Task objective –
Transcribe exactly the lines from the one containing "máy lọc không đảm bảo." through the last line of the listing below, inclusive, and nothing beyond them.

The data –
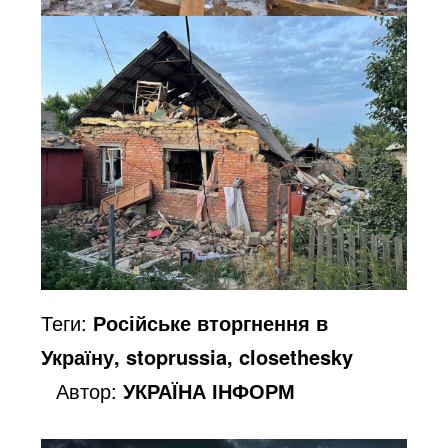
Теги:
Російське вторгнення в
Україну, stoprussia, closethesky
Автор:
УКРАЇНА ІНФОРМ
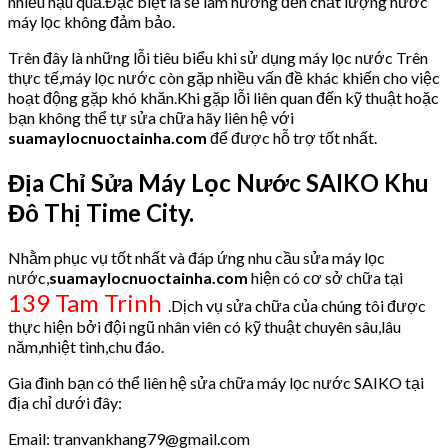
nhiều hậu quả.Đặc biệt là sẽ làm hưởng đến chất lượng nước
máy lọc không đảm bảo.
Trên đây là những lỗi tiêu biểu khi sử dụng máy lọc nước Trên
thực tế,máy lọc nước còn gặp nhiều vấn đề khác khiến cho việc
hoạt động gặp khó khăn.Khi gặp lỗi liên quan đến kỹ thuật hoặc
bạn không thể tự sửa chữa hãy liên hệ với
suamaylocnuoctainha.com
để được hỗ trợ tốt nhất.
Địa Chỉ Sửa Máy Lọc Nước SAIKO Khu
Đô Thị Time City.
Nhằm phục vụ tốt nhất và đáp ứng nhu cầu sửa máy lọc
nước,
suamaylocnuoctainha.com
hiện có cơ sở chữa tại
139 Tam Trinh
.Dịch vụ sửa chữa của chúng tôi được
thực hiện bởi đội ngũ nhân viên có kỹ thuật chuyên sâu,lâu
năm,nhiệt tình,chu đáo.
Gia đình bạn có thể liên hệ sửa chữa máy lọc nước SAIKO tại
địa chỉ dưới đây:
Email: tranvankhang79@gmail.com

Result for this exercise –
máy lọc không đảm bảo.
Trên đây là những lỗi tiêu biểu khi sử dụng máy lọc nước Trên
thực tế,máy lọc nước còn gặp nhiều vấn đề khác khiến cho việc
hoạt động gặp khó khăn.Khi gặp lỗi liên quan đến kỹ thuật hoặc
bạn không thể tự sửa chữa hãy liên hệ với
suamaylocnuoctainha.com
để được hỗ trợ tốt nhất.
Địa Chỉ Sửa Máy Lọc Nước SAIKO Khu
Đô Thị Time City.
Nhằm phục vụ tốt nhất và đáp ứng nhu cầu sửa máy lọc
nước,
suamaylocnuoctainha.com
hiện có cơ sở chữa tại
139 Tam Trinh
.Dịch vụ sửa chữa của chúng tôi được
thực hiện bởi đội ngũ nhân viên có kỹ thuật chuyên sâu,lâu
năm,nhiệt tình,chu đáo.
Gia đình bạn có thể liên hệ sửa chữa máy lọc nước SAIKO tại
địa chỉ dưới đây:
Email: tranvankhang79@gmail.com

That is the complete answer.